Records to process
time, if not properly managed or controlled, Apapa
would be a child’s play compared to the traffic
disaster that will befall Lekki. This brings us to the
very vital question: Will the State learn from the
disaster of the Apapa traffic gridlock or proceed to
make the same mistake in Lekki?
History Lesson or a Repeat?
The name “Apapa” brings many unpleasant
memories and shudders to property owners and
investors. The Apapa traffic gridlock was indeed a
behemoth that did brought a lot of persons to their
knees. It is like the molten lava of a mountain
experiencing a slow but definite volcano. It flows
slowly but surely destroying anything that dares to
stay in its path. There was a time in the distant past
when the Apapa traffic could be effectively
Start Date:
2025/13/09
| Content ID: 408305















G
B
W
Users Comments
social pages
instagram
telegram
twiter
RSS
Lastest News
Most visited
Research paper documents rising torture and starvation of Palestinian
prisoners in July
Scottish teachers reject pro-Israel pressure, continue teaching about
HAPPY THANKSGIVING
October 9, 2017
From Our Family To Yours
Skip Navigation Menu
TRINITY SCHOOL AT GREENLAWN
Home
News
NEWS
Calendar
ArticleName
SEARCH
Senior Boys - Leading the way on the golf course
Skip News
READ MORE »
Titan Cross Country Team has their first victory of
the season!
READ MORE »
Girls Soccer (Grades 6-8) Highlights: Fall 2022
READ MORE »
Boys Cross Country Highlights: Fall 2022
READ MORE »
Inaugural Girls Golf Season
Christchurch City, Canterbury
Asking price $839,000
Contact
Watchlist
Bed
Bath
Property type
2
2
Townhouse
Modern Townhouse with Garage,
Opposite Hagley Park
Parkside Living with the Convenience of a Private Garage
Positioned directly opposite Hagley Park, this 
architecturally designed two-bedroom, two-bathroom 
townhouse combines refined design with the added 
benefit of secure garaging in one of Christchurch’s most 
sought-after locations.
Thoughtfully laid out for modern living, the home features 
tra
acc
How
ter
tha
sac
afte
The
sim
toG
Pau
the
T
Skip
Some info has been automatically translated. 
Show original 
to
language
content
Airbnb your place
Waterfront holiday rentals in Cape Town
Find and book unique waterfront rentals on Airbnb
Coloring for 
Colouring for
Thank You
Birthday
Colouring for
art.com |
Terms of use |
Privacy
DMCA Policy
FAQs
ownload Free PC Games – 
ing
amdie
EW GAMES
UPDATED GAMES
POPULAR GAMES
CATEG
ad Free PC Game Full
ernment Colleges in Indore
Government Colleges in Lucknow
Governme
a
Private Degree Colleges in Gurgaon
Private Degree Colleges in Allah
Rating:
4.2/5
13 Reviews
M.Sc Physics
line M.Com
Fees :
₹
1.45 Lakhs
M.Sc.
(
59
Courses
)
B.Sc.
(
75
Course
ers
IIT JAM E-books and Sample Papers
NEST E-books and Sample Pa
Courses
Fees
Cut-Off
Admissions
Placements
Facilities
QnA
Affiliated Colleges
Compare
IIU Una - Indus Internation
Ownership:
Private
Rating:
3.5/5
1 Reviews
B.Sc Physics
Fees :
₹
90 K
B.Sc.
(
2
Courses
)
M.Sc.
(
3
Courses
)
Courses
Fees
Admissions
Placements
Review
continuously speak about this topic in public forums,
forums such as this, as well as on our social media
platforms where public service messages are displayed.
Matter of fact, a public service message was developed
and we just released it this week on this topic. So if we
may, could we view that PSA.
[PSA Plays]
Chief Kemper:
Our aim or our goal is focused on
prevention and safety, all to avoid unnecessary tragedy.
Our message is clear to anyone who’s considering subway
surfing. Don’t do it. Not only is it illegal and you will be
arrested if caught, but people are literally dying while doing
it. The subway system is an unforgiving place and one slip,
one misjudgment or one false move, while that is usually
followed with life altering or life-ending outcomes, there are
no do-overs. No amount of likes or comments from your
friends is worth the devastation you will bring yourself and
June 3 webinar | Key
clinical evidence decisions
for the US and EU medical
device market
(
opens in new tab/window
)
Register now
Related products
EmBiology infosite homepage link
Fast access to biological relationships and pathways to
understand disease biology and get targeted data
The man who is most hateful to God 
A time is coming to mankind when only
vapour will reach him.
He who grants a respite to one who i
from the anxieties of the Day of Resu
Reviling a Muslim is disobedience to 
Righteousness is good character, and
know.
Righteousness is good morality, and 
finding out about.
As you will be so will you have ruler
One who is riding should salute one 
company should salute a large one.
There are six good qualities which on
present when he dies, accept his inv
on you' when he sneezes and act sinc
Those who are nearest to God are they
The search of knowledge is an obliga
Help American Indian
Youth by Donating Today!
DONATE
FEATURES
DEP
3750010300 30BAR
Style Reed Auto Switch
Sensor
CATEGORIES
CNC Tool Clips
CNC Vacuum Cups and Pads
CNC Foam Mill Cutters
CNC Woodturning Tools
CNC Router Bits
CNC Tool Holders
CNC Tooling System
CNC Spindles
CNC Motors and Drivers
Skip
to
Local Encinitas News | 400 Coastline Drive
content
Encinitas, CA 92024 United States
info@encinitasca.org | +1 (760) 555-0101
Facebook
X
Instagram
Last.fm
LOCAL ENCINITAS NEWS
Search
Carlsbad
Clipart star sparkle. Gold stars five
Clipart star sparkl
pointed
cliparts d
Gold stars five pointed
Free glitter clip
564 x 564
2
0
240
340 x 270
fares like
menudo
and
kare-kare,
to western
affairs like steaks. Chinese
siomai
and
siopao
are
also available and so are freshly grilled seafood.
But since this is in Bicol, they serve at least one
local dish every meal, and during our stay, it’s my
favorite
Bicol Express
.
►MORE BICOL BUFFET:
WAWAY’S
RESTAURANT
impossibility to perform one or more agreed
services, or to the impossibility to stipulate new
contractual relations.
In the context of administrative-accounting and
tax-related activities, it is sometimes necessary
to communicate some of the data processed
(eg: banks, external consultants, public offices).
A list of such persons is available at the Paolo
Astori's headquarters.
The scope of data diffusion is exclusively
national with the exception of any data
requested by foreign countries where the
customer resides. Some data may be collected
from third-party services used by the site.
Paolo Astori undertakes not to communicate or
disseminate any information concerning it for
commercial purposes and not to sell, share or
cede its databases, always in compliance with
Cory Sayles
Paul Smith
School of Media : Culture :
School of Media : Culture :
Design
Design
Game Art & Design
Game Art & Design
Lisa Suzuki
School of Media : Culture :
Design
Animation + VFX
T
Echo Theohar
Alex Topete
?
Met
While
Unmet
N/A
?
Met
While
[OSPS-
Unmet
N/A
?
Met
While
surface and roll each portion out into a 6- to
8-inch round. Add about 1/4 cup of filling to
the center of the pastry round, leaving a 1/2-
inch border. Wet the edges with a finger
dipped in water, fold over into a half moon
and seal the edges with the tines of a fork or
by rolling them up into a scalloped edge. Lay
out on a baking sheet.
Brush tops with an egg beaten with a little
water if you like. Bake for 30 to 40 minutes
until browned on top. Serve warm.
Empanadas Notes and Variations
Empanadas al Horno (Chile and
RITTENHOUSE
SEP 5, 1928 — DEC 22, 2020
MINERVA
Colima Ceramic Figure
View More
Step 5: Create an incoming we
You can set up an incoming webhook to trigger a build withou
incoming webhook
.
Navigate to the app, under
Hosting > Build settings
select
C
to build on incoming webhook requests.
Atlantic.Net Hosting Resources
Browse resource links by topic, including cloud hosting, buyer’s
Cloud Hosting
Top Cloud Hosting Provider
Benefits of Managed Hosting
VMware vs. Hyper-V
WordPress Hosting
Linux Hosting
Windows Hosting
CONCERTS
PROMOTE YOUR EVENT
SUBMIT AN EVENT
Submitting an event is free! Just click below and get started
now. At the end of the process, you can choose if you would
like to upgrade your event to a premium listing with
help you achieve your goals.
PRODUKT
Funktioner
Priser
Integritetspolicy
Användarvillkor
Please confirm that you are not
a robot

Work instruction
Starting at the line above that holds "Terms of use |" and ending at the line that holds "prevention and safety, all", transcribe each line exactly and include no other lines.

Task solution
Terms of use |
Privacy
DMCA Policy
FAQs
ownload Free PC Games – 
ing
amdie
EW GAMES
UPDATED GAMES
POPULAR GAMES
CATEG
ad Free PC Game Full
ernment Colleges in Indore
Government Colleges in Lucknow
Governme
a
Private Degree Colleges in Gurgaon
Private Degree Colleges in Allah
Rating:
4.2/5
13 Reviews
M.Sc Physics
line M.Com
Fees :
₹
1.45 Lakhs
M.Sc.
(
59
Courses
)
B.Sc.
(
75
Course
ers
IIT JAM E-books and Sample Papers
NEST E-books and Sample Pa
Courses
Fees
Cut-Off
Admissions
Placements
Facilities
QnA
Affiliated Colleges
Compare
IIU Una - Indus Internation
Ownership:
Private
Rating:
3.5/5
1 Reviews
B.Sc Physics
Fees :
₹
90 K
B.Sc.
(
2
Courses
)
M.Sc.
(
3
Courses
)
Courses
Fees
Admissions
Placements
Review
continuously speak about this topic in public forums,
forums such as this, as well as on our social media
platforms where public service messages are displayed.
Matter of fact, a public service message was developed
and we just released it this week on this topic. So if we
may, could we view that PSA.
[PSA Plays]
Chief Kemper:
Our aim or our goal is focused on
prevention and safety, all to avoid unnecessary tragedy.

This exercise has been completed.